De ecologische positie van de Walcherse hossen
De bossen van Walcheren wijken in boshistorisch opzicht dus sterk af van
die elders in West-Europa. De bossen van het Zeeuwse eiland zijn hooguit
enkele eeuwen oud en zijn qua ontwikkeling niet verbonden met gebieden
die van oudsher met bos begroeid zijn geweest. Het duidelijkst komt dit tot
uiting in het ontbreken van veel echte bosplanten en -dieren op Walcheren.

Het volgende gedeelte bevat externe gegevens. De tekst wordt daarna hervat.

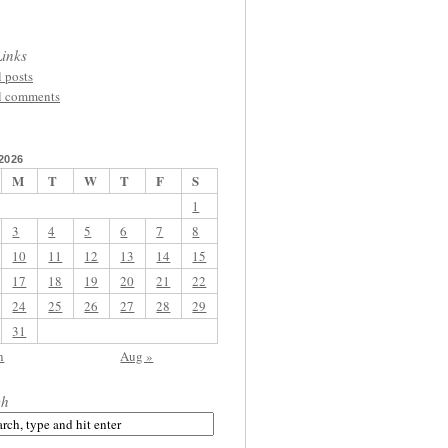
inks
l posts
l comments
2026
M
T
W
T
F
S
1
3
4
5
6
7
8
10
11
12
13
14
15
17
18
19
20
21
22
24
25
26
27
28
29
31
n
Aug »
ch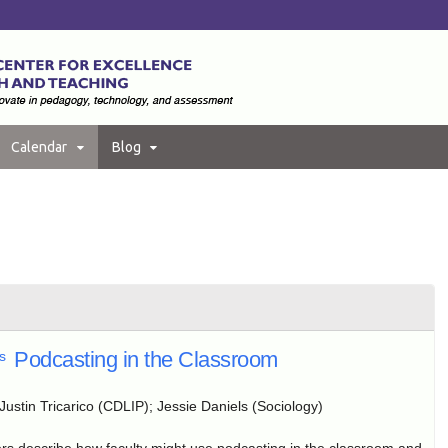
Calendar
Blog
Podcasting in the Classroom
Justin Tricarico (CDLIP); Jessie Daniels (Sociology)
ers describe how faculty might use podcasting in the classroom and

De meeste bosplanten en -dieren verspreiden zich zeer langzaam. Zo zijn
vogels als Bosuil en Boomklever bij voorbeeld uitgesproken standvogels,
die maar weinig uitwisselen met andere gebieden. En bosplanten hebben
vaak zware zaden, waardoor de planten slechts langzaam nieuwe gebieden
koloniseren. In Vlaanderen is gebleken dat aan elkaar grenzende oude en
nieuwe boslocaties met een leeftijdsverschil van enkele honderden jaren
nog steeds herkenbaar zijn aan de verspreidingspatronen van bosplanten
(Tack, Van den Bremt Hernty. 1993). Het merendeel van de bosplanten
die op Walcheren voorkomen is hier waarschijnlijk door de mens gebracht.
Daarbij kan met name worden gedacht aan de vele stinzenplanten, die om
hun schoonheid of verzamelwaarde op de 18de- en 19de-eeuwse buiten
plaatsen zijn aangeplant (Van Haperen Van de Hoef, 1990).